Life insurance is a complex financial instrument, but it is not a complicated one. A life insurance policy can serve many functions, but it is, fundamentally, a tool to reduce risk for you or your family. A policy can cover funeral expenses or the costs of a child’s education, provide for a surviving spouse, children, grandchildren, children with special needs, or other loved ones, support a charity, leave a legacy, or provide for estate liquidity.
The complexity of life insurance is daunting to some and the lack of knowledge about life insurance products stops some people from purchasing it. Basically, it is a tool that transfers risk from the individual to the life insurance company. They balance that risk by pooling the risk (or mortality) of many people so they can predict expenses and match them with the premiums they collect from policy owners.
It is an age-based, health-based product so premiums are lower for younger people in good health. Your lifestyle can contribute to the cost of insurance, e.g., smoking or obesity.
You cannot plan on getting life insurance any time you want. You can have, or develop, health issues that make you uninsurable.
Some applicants are less forthcoming about their true health or lifestyle habits when they recognize these facts. Omitting or falsifying information on an application can result in the policy being terminated. That being said, most individuals overestimate the cost of insurance, with younger people overestimating insurance at three times its actual cost (LIMRA 2024 Life Insurance Barometer).
Almost all types of deaths are covered, with the most common exception being suicide within the first two years of the policy. The insurance company does have the right to contest claims in the first two years if it was determined the applicant had not been forthcoming on their application.
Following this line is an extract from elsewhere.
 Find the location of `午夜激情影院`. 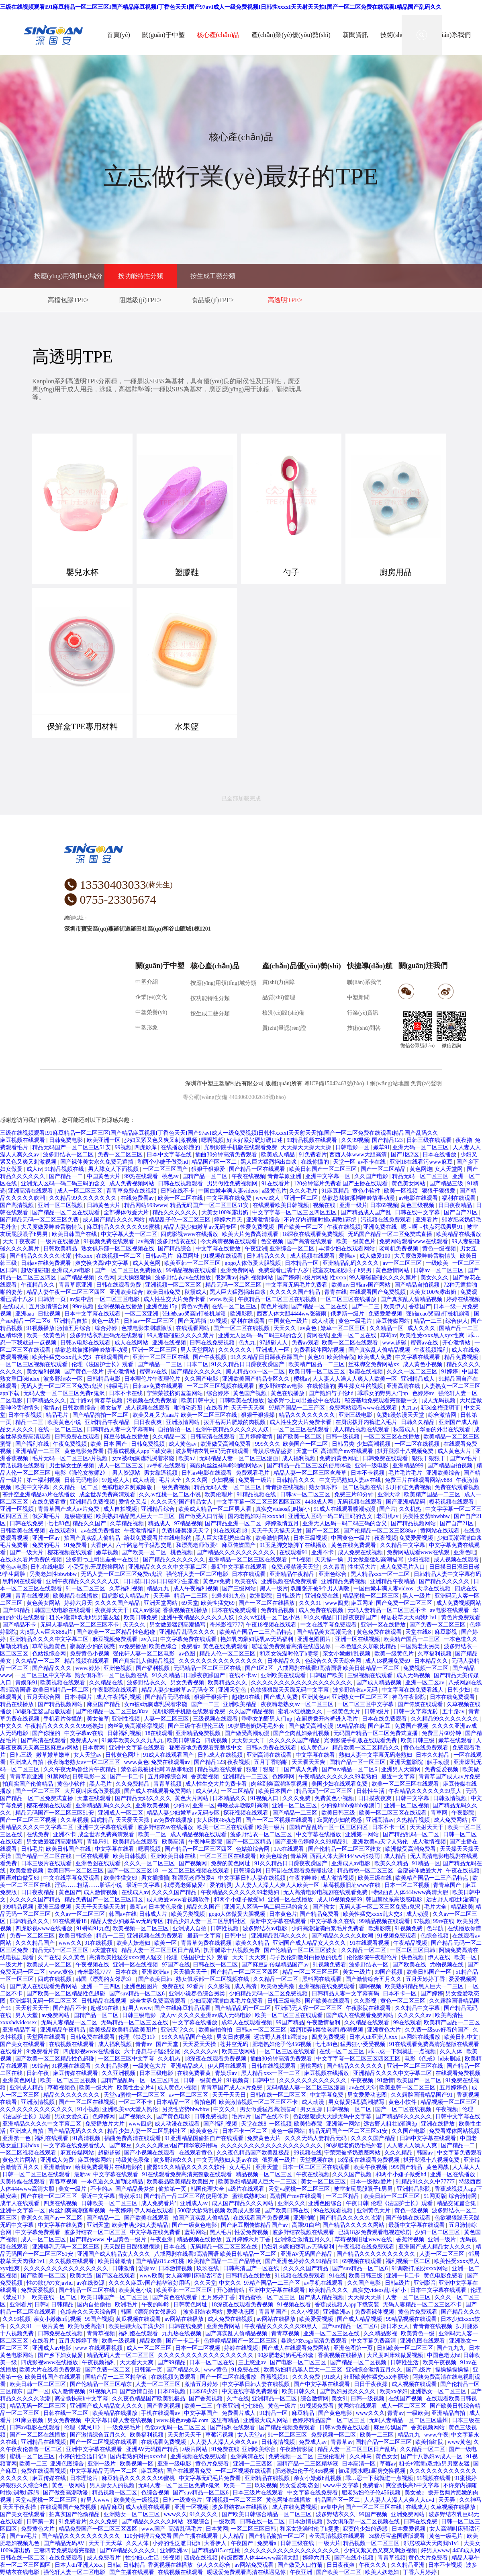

Should the insured pass once the policy is in effect, the beneficiaries would be provided the full death benefit amount, which, as mentioned above, can be spent as needed or desired to replace income, cover funeral, education, or medical expenses, or pay bills.
Just over half of Americans report owning life insurance and women trail men in life insurance ownership.
The easiest type of life insurance to obtain is group insurance from your employer. It is usually limited to some portion or multiple of your salary and it is only valid when you are a member of the ‘group’.
Term policies are typically the most affordable because they provide coverage for a limited amount of time, typically when the individual is younger so there is not a high mortality rate associated with term policies.
Whole life insurance is more expensive because it is permanent and provides a guaranteed death benefit from the time of coverage begins to end of life. Whole life policies develop cash values that pay dividends, and you can take a loan against the policy cash value.
A policy has different features (built-in) or riders (options added to the policy) that can make it useful for different phases of life. It can be used to cover a mortgage or a child’s education early in life, be used for medical expenses near the end of life, or create a legacy after life.
Since life insurance is purchased infrequently, it is worth the time to shop for the company that best suits your needs.
Here are 9 things to consider:
- Compare similar policies and features (i.e., compare a term policy to a term policy and a permanent policy to a permanent policy).
- Shop around and get quotes from different insurers.
- Compare premiums and ask if they can change in the future.
- Be aware of any commissions, surrender fees, or loads.
- Understand the guaranteed features, if any, of the policy.
- Ask for the crediting rate and crediting rate history
- For new permanent policies, ask for and compare net payment and surrender cost indices.
- Compare cash surrender values and future death benefits using a realistic crediting rate.
- Ask about the financial security of the insurance company.
Some intangibles would be empathy and responsiveness. Life insurance is a product that takes effect after the insured has passed. You will want to understand how the company treats and responds to your beneficiaries.
Do they answer the phone, ask questions, or only communicate by letter or email? It will be a difficult time. Are their processes simple and easy to follow? If not, the beneficiaries could take a long time to be paid.
How long does it take the company to pay a claim? You trust that company to take care of your loved ones. They should honor that trust in you while you live and in them after you pass.